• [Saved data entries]
::::::::::

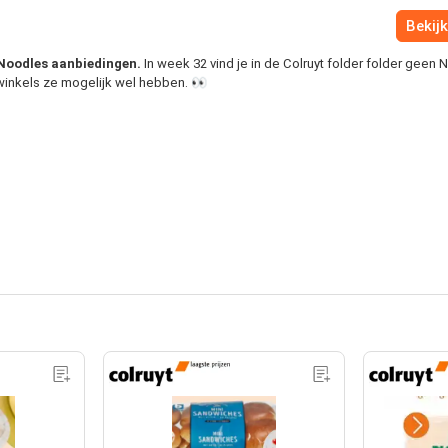
Bekijk
l Noodles aanbiedingen.
In week 32 vind je in de Colruyt folder folder geen
 winkels ze mogelijk wel hebben. 👀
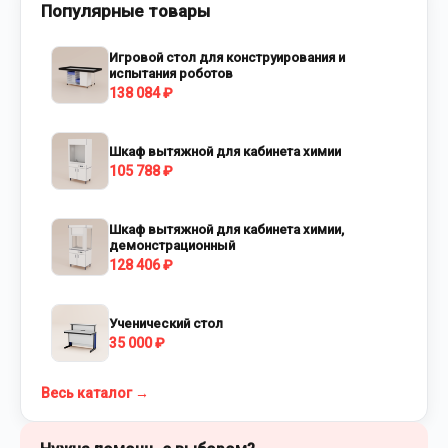
Популярные товары
Игровой стол для конструирования и
испытания роботов
138 084 ₽
Шкаф вытяжной для кабинета химии
105 788 ₽
Шкаф вытяжной для кабинета химии,
демонстрационный
128 406 ₽
Ученический стол
35 000 ₽
Весь каталог →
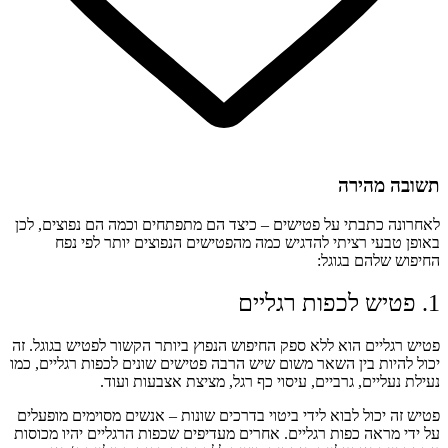
תשובה מהירה
לאחרונה כתבתי על פטישים – כיצד הם מתפתחים וכמה הם נפוצים, לכן
באופן טבעי רציתי להדגיש כמה מהפטישים הנפוצים יותר לפי נפח
החיפוש שלהם בגוגל:
1. פטיש לכפות רגליים
פטיש רגליים הוא ללא ספק החיפוש הנפוץ ביותר הקשור לפטיש בגוגל. זה
יכול להיות בין השאר משום שיש הרבה פטישים שונים לכפות רגליים, כמו
נעילת נעליים, גרביים, עיסוי כף רגל, מציצת אצבעות ועוד.
פטיש זה יכול לבוא לידי ביטוי בדרכים שונות – אנשים מסוימים מופעלים
על ידי מראה כפות רגליים. אחרים מעדיפים שכפות הרגליים יהיו מכוסות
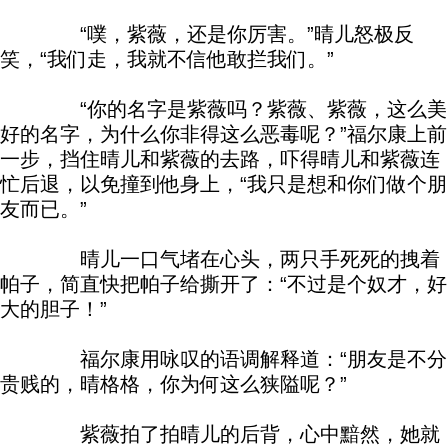
“噗，紫薇，还是你厉害。”晴儿怒极反
笑，“我们走，我就不信他敢拦我们。”
“你的名字是紫薇吗？紫薇、紫薇，这么美
好的名字，为什么你非得这么恶毒呢？”福尔康上前
一步，挡住晴儿和紫薇的去路，吓得晴儿和紫薇连
忙后退，以免撞到他身上，“我只是想和你们做个朋
友而已。”
晴儿一口气堵在心头，两只手死死的拽着
帕子，简直快把帕子给撕开了：“不过是个奴才，好
大的胆子！”
福尔康用咏叹的语调解释道：“朋友是不分
贵贱的，晴格格，你为何这么狭隘呢？”
紫薇拍了拍晴儿的后背，心中黯然，她就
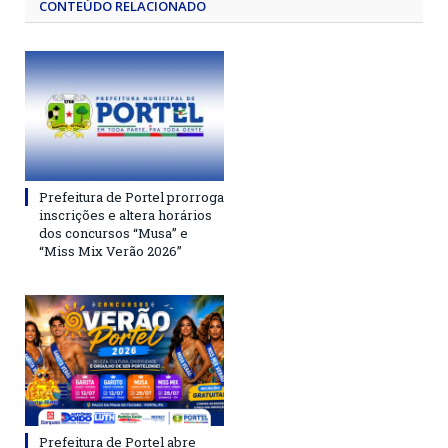
CONTEÚDO RELACIONADO
Prefeitura de Portel prorroga
inscrições e altera horários
dos concursos “Musa” e
“Miss Mix Verão 2026”
Prefeitura de Portel abre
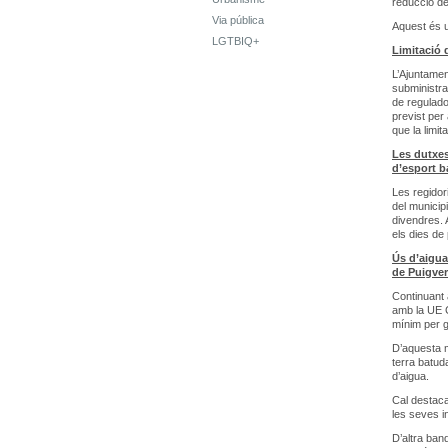
reducció de
Via pública
Aquest és u
LGTBIQ+
Limitació 
L’Ajuntamen
subministra
de regulado
previst per
que la limit
Les dutxes
d’esport b
Les regidor
del municip
divendres. 
els dies de
Ús d’aigua 
de Puigver
Continuant 
amb la UE Ca
mínim per g
D’aquesta m
terra batud
d’aigua.
Cal destaca
les seves in
D’altra ban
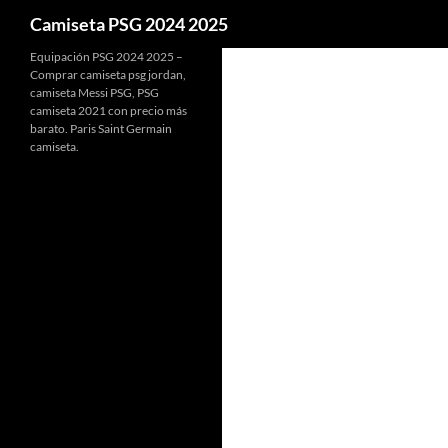
Buscar
Camiseta PSG 2024 2025
Equipación PSG 2024 2025 –
Comprar camiseta psg jordan,
camiseta Messi PSG, PSG
camiseta 2021 con precio más
barato. Paris Saint Germain
camiseta.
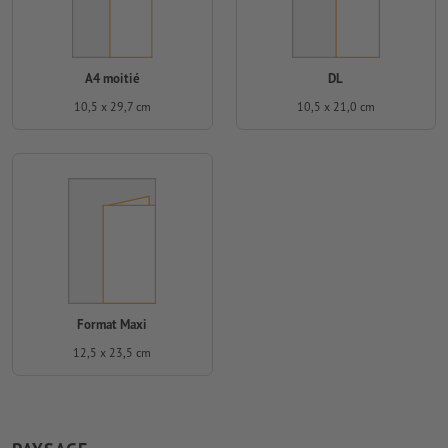
A4 moitié
DL
10,5 x 29,7 cm
10,5 x 21,0 cm
Format Maxi
12,5 x 23,5 cm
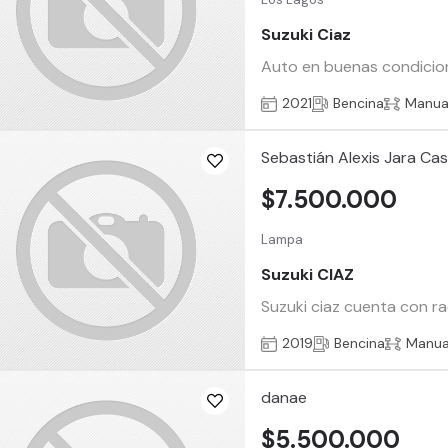
Suzuki Ciaz
Auto en buenas condicion
2021
Bencina
Manua
Sebastián Alexis Jara Cast
$7.500.000
Lampa
Suzuki CIAZ
Suzuki ciaz cuenta con r
2019
Bencina
Manua
danae
$5.500.000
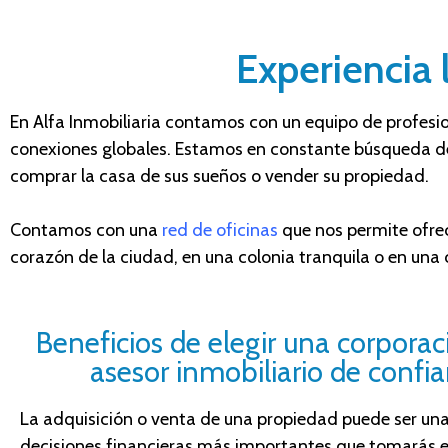
Experiencia 
En Alfa Inmobiliaria contamos
con un equipo de profesi
conexiones globales. Estamos en constante búsqueda de
comprar la casa de sus sueños o vender su propiedad.
Contamos con una
red de oficinas
que nos permite ofrec
corazón de la ciudad, en una colonia tranquila o en una
Beneficios de elegir una corporac
asesor inmobiliario de confi
La adquisición o venta de una propiedad puede ser una
decisiones financieras más importantes que tomarás en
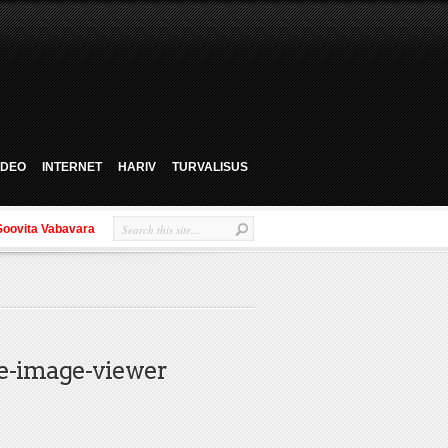
VIDEO
INTERNET
HARIV
TURVALISUS
Soovita Vabavara
ne-image-viewer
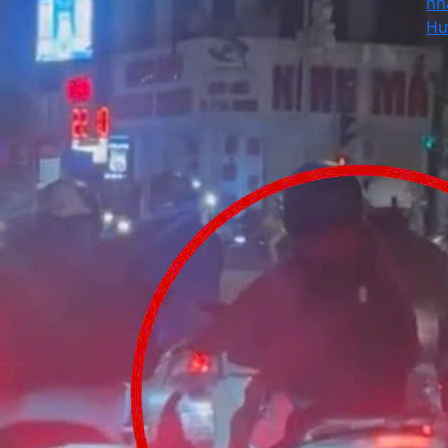
nh
Hư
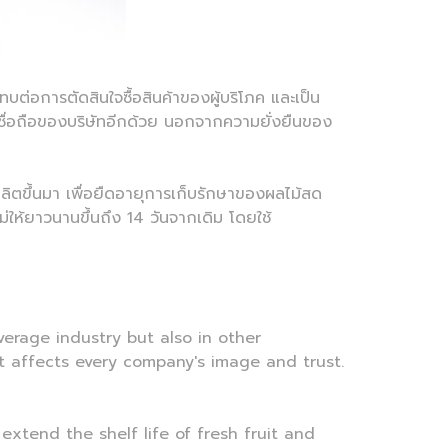
ทบต่อการตัดสินใจซื้อสินค้าของผู้บริโภค และเป็น
เชื่อถือของบริษัทอีกด้วย นอกจากความยั่งยืนของ
ผลิตขึ้นมา เพื่อยืดอายุการเก็บรักษาของผลไม้สด
่ให้ยาวนานขึ้นถึง 14 วันจากเดิม โดยใช้
verage industry but also in other
it affects every company's image and trust.
 extend the shelf life of fresh fruit and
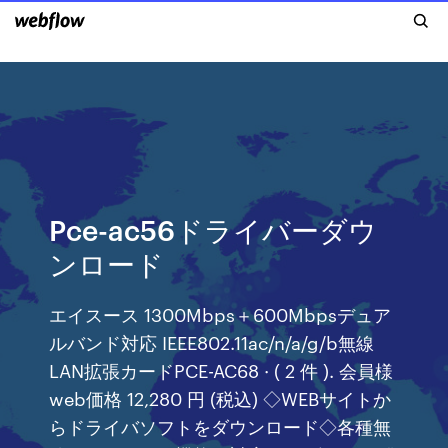
Pce-ac56ドライバーダウ
ンロード
エイスース 1300Mbps＋600Mbpsデュア
ルバンド対応 IEEE802.11ac/n/a/g/b無線
LAN拡張カードPCE-AC68 · ( 2 件 ). 会員様
web価格 12,280 円 (税込) ◇WEBサイトか
らドライバソフトをダウンロード◇各種無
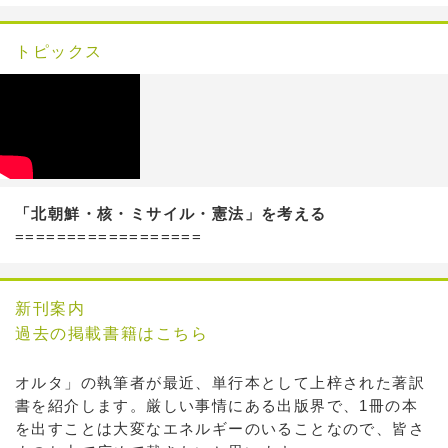
トピックス
「北朝鮮・核・ミサイル・憲法」を考える
==================
新刊案内
過去の掲載書籍はこちら
オルタ」の執筆者が最近、単行本として上梓された著訳
書を紹介します。厳しい事情にある出版界で、1冊の本
を出すことは大変なエネルギーのいることなので、皆さ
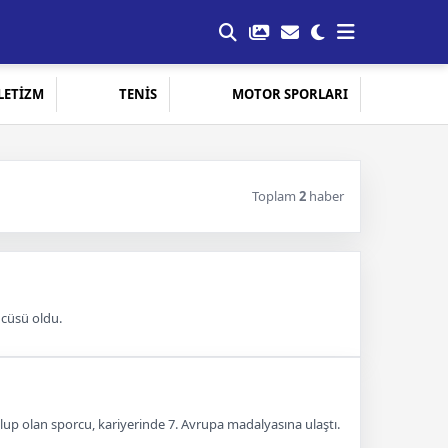
LETİZM
TENİS
MOTOR SPORLARI
Toplam
2
haber
ncüsü oldu.
p olan sporcu, kariyerinde 7. Avrupa madalyasına ulaştı.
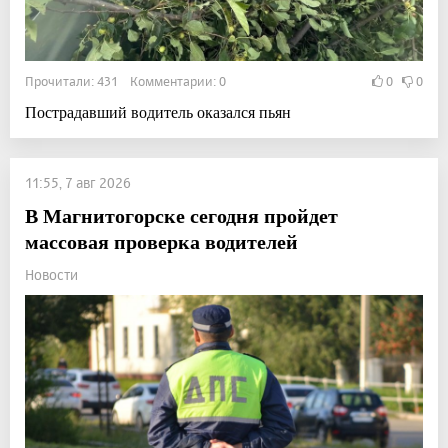
Прочитали: 431 Комментарии: 0
0
0
Пострадавший водитель оказался пьян
11:55, 7 авг 2026
В Магнитогорске сегодня пройдет
массовая проверка водителей
Новости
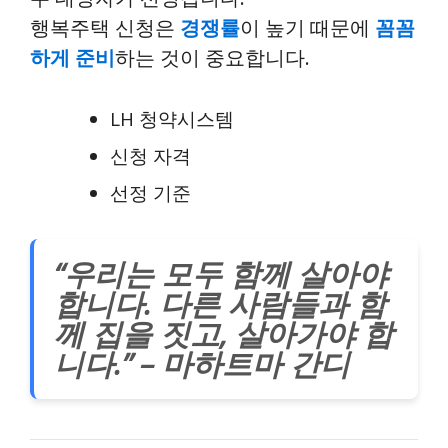
행복주택 신청은
경쟁률
이 높기 때문에
꼼꼼
하게 준비
하는 것이 중요합니다.
LH 청약시스템
신청 자격
선정 기준
“우리는 모두 함께 살아야
합니다. 다른 사람들과 함
께 집을 짓고, 살아가야 합
니다.” – 마하트마 간디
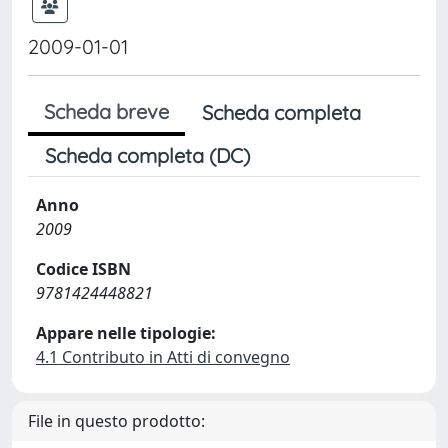
2009-01-01
Scheda breve
Scheda completa
Scheda completa (DC)
Anno
2009
Codice ISBN
9781424448821
Appare nelle tipologie:
4.1 Contributo in Atti di convegno
File in questo prodotto:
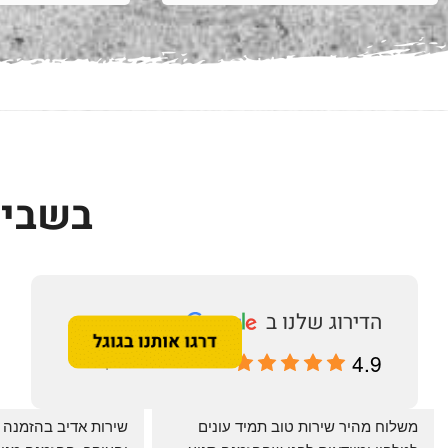
בשביל
4.9
מבוסס על 196 ביקורות
‏משלוח מהיר שירות טוב תמיד עונים 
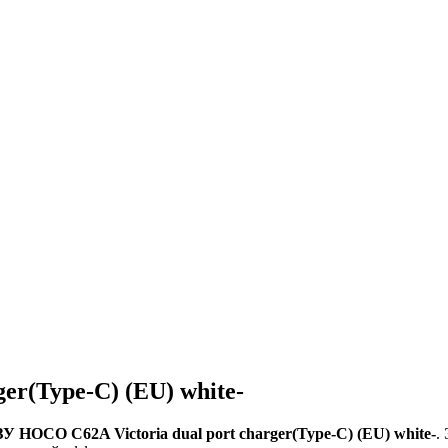
er(Type-C) (EU) white-
У HOCO C62A Victoria dual port charger(Type-C) (EU) white-
.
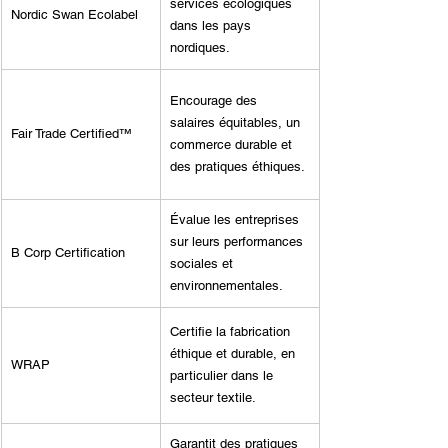
services écologiques 
Nordic Swan Ecolabel
dans les pays 
nordiques.
Encourage des 
salaires équitables, un 
Fair Trade Certified™
commerce durable et 
des pratiques éthiques.
Évalue les entreprises 
sur leurs performances 
B Corp Certification
sociales et 
environnementales.
Certifie la fabrication 
éthique et durable, en 
WRAP
particulier dans le 
secteur textile.
Garantit des pratiques 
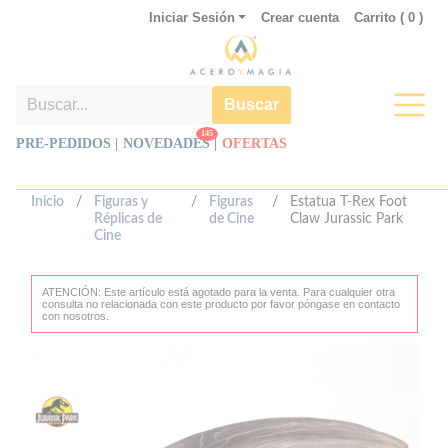
Iniciar Sesión
Crear cuenta
Carrito (
0
)
Buscar
145
PRE-PEDIDOS |
NOVEDADES
|
OFERTAS
Inicio
/
Figuras y
/
Figuras
/
Estatua T-Rex Foot
Réplicas de
de Cine
Claw Jurassic Park
Cine
ATENCIÓN: Este artículo está agotado para la venta. Para cualquier otra
consulta no relacionada con este producto por favor póngase en contacto
con nosotros.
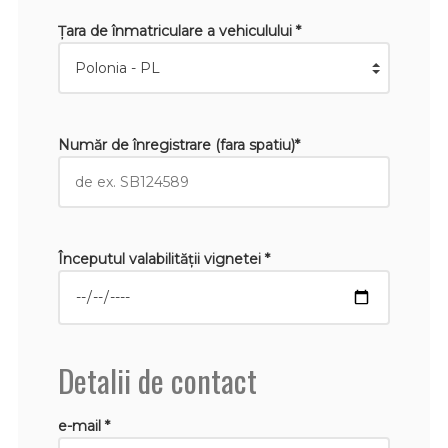
Țara de înmatriculare a vehiculului *
Număr de înregistrare (fara spatiu)*
Începutul valabilităţii vignetei *
Detalii de contact
e-mail *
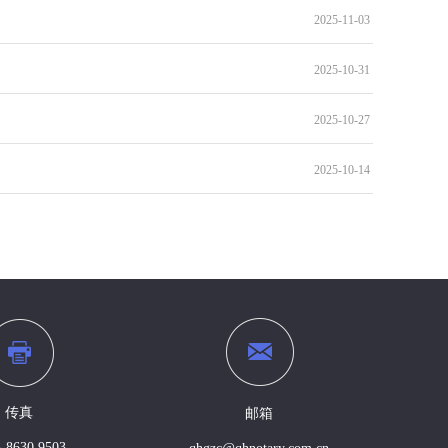
2025-11-03
2025-10-31
2025-10-27
2025-10-14
传真
邮箱
-8630 9503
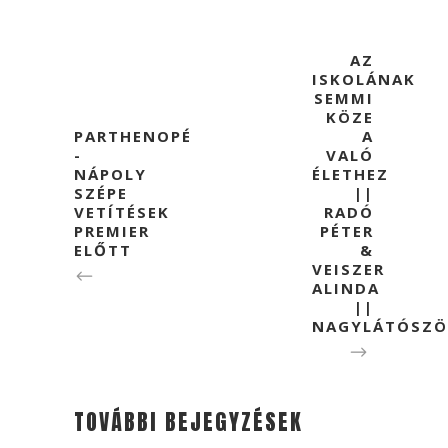
AZ
ISKOLÁNAK
SEMMI
KÖZE
PARTHENOPÉ
A
-
VALÓ
NÁPOLY
ÉLETHEZ
SZÉPE
||
VETÍTÉSEK
RADÓ
PREMIER
PÉTER
ELŐTT
&
VEISZER
ALINDA
||
NAGYLÁTÓSZ
TOVÁBBI BEJEGYZÉSEK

::::::::::

• [Work to be completed]
Every line that contains the string "Portel" should be returned from the data.

• [Reply]
Prefeitura de Portel prorroga
Prefeitura de Portel abre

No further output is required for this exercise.